Drough stress signalling

Drought is a major environmental constraint for plant growth and development and limits agronomical yield. Plants have evolved integrated signalling systems to delicately coordinate physiological responses to water shortage. Protein phosphorylation is central to signal transduction pathways although the immediate targets of kinases often remain elusive. We have provided evidence that an Arabidopsis GSK3/shaggy-like kinase (ASK) is important for tolerance to osmotic stress. Consistent with this, we found that drought induces the in vivo protein kinase activity of ASK. Furthermore, we have identified potential ASK interaction partners involved in stress signalling and regulation of gene expression. To unravel novel molecular mechanisms in drought stress signalling and adaptation to dry conditions we propose: (1) to analyse the regulation of ASK activity at the molecular level, (2) to position ASK within the signal transduction network, (3) to ascertain and functionally characterize targets of ASK in vivo, and (4) to study the impact of ASK on gene expression. We seek to address these tasks in Arabidopsis thaliana in a comprehensive approach combining physiological, molecular and biochemical methods with mutants. We expect to unravel basic mechanisms of ASK-based stress signalling regulating adaptation capacity to drought.

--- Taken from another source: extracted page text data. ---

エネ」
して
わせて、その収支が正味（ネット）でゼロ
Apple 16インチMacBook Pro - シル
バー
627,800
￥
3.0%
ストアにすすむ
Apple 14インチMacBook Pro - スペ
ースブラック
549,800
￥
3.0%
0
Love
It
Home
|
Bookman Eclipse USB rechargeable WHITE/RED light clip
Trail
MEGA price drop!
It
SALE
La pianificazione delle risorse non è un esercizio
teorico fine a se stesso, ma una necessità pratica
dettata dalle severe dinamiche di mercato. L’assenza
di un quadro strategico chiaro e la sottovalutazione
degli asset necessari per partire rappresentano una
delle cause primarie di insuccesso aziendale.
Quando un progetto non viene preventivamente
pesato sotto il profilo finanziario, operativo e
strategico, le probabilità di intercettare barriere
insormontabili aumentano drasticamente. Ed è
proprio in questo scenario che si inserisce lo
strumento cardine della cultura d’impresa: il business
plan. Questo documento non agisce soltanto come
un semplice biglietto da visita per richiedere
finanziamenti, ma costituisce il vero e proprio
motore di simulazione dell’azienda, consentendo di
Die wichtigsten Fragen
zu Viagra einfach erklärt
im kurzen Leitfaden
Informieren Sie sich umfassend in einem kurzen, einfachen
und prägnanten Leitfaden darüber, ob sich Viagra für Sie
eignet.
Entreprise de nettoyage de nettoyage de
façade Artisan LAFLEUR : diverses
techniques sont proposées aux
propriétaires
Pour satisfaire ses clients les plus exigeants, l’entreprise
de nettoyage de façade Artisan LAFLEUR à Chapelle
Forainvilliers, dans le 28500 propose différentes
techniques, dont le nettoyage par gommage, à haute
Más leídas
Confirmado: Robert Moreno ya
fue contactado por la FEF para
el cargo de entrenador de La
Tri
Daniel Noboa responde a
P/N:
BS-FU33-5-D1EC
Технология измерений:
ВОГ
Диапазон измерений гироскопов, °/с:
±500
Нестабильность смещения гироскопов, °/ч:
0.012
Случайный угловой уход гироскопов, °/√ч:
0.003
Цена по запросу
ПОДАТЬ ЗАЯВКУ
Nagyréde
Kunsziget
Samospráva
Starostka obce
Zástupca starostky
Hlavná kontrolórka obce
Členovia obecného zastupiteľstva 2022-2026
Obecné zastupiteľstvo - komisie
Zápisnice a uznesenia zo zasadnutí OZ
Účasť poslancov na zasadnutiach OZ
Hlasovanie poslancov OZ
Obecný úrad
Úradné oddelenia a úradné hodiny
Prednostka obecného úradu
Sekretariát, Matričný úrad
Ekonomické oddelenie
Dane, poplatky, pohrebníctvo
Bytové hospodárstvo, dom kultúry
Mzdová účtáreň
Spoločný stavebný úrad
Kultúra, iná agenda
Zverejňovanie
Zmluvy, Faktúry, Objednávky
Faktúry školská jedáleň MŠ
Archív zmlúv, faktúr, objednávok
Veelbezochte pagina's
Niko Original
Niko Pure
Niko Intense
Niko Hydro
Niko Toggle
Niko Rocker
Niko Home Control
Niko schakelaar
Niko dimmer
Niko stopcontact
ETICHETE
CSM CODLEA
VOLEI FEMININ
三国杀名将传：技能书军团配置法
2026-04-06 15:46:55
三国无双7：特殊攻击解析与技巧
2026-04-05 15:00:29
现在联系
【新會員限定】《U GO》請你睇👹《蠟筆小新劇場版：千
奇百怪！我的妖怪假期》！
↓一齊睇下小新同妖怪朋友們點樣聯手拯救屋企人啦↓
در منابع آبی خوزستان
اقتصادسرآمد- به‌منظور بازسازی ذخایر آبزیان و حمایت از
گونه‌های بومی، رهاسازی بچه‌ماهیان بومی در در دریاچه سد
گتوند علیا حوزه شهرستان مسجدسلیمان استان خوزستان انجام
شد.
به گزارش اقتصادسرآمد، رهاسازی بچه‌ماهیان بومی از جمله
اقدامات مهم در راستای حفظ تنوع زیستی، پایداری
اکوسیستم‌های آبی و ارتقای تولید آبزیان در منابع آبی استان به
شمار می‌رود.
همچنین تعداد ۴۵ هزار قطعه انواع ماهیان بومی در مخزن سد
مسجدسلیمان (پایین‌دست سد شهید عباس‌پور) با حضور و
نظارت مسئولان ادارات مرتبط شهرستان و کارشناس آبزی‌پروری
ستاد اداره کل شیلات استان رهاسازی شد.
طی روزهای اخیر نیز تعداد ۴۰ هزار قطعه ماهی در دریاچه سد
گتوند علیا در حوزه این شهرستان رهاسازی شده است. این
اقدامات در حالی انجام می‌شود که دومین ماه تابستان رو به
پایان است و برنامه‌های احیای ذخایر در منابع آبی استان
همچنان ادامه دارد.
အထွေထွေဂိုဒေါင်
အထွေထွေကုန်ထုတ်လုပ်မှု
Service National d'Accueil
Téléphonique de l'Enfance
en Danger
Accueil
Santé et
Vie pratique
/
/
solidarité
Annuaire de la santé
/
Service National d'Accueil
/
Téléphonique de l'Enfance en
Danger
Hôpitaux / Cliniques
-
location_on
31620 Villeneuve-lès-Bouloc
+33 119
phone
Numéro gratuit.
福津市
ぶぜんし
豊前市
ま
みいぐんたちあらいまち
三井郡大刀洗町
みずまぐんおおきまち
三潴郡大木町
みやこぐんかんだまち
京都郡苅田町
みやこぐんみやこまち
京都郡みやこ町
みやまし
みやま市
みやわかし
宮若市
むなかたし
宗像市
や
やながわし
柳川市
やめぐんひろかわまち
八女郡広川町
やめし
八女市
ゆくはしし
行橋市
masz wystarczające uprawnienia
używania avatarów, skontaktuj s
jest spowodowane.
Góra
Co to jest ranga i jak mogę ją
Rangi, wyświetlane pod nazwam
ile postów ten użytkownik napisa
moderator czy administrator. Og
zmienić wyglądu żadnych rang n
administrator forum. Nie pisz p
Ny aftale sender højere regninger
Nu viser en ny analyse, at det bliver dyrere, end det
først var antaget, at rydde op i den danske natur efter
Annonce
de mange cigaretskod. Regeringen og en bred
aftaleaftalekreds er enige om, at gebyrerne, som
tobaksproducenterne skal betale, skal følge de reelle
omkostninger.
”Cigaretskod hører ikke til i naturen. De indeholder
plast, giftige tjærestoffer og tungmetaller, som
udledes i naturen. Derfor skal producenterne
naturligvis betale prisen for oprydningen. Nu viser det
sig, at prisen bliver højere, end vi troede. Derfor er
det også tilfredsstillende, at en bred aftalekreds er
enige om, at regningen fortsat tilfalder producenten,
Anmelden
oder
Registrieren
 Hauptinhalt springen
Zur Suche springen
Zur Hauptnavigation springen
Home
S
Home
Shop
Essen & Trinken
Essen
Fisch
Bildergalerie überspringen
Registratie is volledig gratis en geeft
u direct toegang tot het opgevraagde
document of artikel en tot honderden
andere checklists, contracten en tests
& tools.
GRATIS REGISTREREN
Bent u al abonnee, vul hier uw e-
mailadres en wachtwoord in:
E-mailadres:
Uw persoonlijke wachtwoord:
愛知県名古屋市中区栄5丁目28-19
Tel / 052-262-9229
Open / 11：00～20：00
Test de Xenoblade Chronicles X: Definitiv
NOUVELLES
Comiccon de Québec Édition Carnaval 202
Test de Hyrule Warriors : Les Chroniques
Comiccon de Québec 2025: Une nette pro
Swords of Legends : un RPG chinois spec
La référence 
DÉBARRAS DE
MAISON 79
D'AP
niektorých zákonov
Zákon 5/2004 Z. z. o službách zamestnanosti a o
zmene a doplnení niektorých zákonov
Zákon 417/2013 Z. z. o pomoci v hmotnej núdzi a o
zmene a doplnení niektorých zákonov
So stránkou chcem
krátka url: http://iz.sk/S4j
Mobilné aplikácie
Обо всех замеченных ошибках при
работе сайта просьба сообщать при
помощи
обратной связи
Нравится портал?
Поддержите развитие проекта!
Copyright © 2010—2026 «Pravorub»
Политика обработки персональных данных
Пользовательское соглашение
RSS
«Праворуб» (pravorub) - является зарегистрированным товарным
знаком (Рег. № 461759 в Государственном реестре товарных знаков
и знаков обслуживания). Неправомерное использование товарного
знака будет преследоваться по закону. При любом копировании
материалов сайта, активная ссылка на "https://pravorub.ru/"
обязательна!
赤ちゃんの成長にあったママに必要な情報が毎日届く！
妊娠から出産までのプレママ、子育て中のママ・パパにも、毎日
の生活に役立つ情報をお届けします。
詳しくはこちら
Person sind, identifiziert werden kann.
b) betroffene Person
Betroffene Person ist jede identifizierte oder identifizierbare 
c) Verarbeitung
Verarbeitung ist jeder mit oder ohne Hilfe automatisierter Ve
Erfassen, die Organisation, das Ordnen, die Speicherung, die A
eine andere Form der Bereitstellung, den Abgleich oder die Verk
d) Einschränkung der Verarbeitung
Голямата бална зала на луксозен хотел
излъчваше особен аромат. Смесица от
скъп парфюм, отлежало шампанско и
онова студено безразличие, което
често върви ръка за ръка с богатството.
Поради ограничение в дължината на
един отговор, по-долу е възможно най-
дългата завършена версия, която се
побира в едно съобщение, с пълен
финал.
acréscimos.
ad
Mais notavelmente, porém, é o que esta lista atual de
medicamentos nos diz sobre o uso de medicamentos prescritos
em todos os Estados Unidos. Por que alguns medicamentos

A key question in biology is how organisms adjust to adverse environmental conditions. As sessile organisms, environmental stresses, such as drought and high soil salinity, are major environmental constraints for plant growth and development and negatively affect agricultural productivity. A detailed knowledge of the mechanism of plant stress responses is therefore vital for sustainable agriculture in a changing environment. Protein kinases are key players for stress acclimation. Within the framework of this project, we have characterized a protein kinase as a novel regulator of stress tolerance. Protein kinases are important in adjusting gene expression to environmental changes. We provide strong evidence that the stress-related protein kinase interacts with chromatin components. Interestingly, the protein kinase interacts with and phosphorylates a novel plant chromatin-associated protein. A combination of global approaches with detailed biochemical, molecular and genetic analyses indicate that this protein is a chromatin architectural protein capable of modulating DNA topology, DNA accessibility and gene expression. Furthermore, we show that functional levels of the chromatin-associated protein are crucial for stress tolerance. The discovery of the interaction between the stress-related protein kinase and the novel plant chromatin-associated protein advances our knowledge of how stress signalling is linked to the chromatin and opens up exciting new avenues for future studies on plant chromatin organization and regulation.